Jesus was conscious from the start of eternity that everything was moving to this hour. Something inside Jesus could feel the divine time clock moving forward at this moment. Because Jesus knows the Hour has come, He predicts Peter’s denial and the Disciples will scatter (John 16:32). Because Jesus knows the Hour has come, He sends Judas on his way to betray Him. Because Jesus knows the Hour has come, He even succumbs to the torture of the cross. “Now is the judgment of this world…” (John 12:31a).

2.2 This Hour Saves or Judges the World

God the Father has designated Jesus, the Son as the One to judge all of us: “And he has given him authority to execute judgment, because he is the Son of Man” (John 5:27). Jesus’ resurrection will raise every dead body back to life for judgment: “Do not marvel at this, for an hour is coming when all who are in the tombs will hear his voice 29 and come out, those who have done good to the resurrection of life, and those who have done evil to the resurrection of judgment” (John 5:28–29). It’s after your resurrection and my resurrection that Jesus tells us He will sort out who is evil and who is good.

Followers of Christ have ALREADY placed all your judgment on Jesus: “Truly, truly, I say to you, whoever hears my word and believes him who sent me has eternal life. He does not come into judgment, but has passed from death to life” (John 5:24). Everyone say with me, “Already.” You can escape judgment by embracing Christ and His cross by faith today. And because of Jesus and His cross, Christ has purchased my pardon and invincibly secured me from hell and my destruction all by His blood.

One of the greatest queens in the history of Great Britain was Queen Elizabeth. She launched the ships which smashed the power of Spain and saved England from the papacy and the Spanish Inquisition. She reigned for forty-five years. Yet, when she passed away at the age of seventy, she reportedly said, “I would give all my possessions for a moment of time.” Yet, because of Jesus and His cross, I can say at the end of my days, my judgment is over for I have passed from death to life. I belong to Him – He is my Savior and He is my God.

1. The Hour Has Come

2. The Hour Has Consequences

3. The Hour of Clemency

Remember, all this talk of “the hour” was precipitated by some religious outsiders who had sought to talk with Him. “So these came to Philip … and asked him, ‘Sir, we wish to see Jesus’” (John 12:23). Now, He comes back full circle to let everyone know everything He’s said. All that Jesus has said is in order to tell us the meaning of His death: “He said this to show by what kind of death he was going to die” (John 12:33). Jesus came, lived, died, and rose for this purpose: “And I, when I am lifted up from the earth, will draw all people to myself” (John 12:32) “And I have other sheep that are not of this fold. I must bring them also, and they will listen to my voice” (John 10:16a).

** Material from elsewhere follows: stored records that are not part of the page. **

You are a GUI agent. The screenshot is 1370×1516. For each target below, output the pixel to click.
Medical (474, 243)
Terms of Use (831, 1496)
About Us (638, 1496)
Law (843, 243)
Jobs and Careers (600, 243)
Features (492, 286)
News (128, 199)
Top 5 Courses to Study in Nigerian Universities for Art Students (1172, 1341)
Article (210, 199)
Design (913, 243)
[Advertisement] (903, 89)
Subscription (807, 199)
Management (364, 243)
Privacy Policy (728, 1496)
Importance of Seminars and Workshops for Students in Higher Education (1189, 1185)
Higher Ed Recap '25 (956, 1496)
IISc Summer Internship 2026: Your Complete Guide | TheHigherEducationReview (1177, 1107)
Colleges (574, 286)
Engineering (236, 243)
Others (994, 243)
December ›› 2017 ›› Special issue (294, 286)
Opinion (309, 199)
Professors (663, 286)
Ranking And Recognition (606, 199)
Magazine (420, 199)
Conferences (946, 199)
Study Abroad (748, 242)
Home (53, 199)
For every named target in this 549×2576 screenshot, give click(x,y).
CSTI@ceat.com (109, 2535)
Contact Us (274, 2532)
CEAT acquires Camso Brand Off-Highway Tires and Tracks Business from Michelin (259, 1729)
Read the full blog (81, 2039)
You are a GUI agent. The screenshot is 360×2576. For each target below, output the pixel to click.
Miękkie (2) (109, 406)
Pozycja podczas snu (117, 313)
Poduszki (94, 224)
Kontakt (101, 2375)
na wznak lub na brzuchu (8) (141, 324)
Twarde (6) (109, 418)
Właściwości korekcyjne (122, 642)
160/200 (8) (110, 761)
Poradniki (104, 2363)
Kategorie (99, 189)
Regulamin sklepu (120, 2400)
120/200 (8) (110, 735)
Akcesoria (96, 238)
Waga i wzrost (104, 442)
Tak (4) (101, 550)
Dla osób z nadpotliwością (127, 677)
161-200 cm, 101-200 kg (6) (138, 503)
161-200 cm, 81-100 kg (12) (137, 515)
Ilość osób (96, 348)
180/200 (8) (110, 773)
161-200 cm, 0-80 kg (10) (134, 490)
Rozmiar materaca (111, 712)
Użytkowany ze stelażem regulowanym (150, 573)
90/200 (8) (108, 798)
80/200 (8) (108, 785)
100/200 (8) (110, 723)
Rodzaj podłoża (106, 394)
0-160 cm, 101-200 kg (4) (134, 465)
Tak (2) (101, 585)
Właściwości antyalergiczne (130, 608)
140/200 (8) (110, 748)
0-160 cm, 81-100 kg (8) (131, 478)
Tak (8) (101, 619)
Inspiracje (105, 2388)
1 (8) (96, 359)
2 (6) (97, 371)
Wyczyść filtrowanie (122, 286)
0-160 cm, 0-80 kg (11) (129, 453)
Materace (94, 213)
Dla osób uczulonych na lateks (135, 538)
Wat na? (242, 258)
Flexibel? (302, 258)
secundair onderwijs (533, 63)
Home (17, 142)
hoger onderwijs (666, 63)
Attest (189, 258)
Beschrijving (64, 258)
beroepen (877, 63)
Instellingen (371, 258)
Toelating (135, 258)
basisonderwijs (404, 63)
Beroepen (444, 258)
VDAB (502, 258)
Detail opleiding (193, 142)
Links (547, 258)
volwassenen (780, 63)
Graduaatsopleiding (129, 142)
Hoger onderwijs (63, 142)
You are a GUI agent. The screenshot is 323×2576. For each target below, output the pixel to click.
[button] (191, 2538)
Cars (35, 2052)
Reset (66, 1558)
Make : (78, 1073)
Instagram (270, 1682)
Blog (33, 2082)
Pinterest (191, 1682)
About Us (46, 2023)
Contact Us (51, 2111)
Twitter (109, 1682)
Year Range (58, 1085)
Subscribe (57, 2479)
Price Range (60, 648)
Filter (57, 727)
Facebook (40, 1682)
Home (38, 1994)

Life Conversation: Three Circles

God has a design for your life and every single area of your life. This includes our lives as singles and married and our children. But instead of following God’s design, we rebel against Him. And the Bible calls this sin. Whenever we break God’s design for our lives, we end up in a place of brokenness. And everyone can agree that being broken hurts. We start searching to escape the pain of our hurt. Brokenness is God’s designed way to tell us that something has to change. We know something has to change. The solution to our brokenness is the gospel. The gospel is how Jesus Christ takes mercy and anger together.

God’s anger is constantly against evil. And we’re told God invented the cross where Jesus died for our sins out of His anger because He hates sin. He has to pour His wrath and His opposition out on it. Yet, He wanted to do it in such a way that didn’t destroy sinners. How can he deal with the sin and channel His anger so it didn’t destroy us but destroys the evil and destroys the sin inside of us? On the cross. It was both His love and anger that gave Him the impulse to invent the cross and have Jesus die on the cross. His anger and his love both come together on the cross. There he’s able to save us and pour out his wrath on sinners at the same time without killing us. The change that has to take place is described by two words: repent and believe. The gospel gives us a new power to recover God’s design for our lives.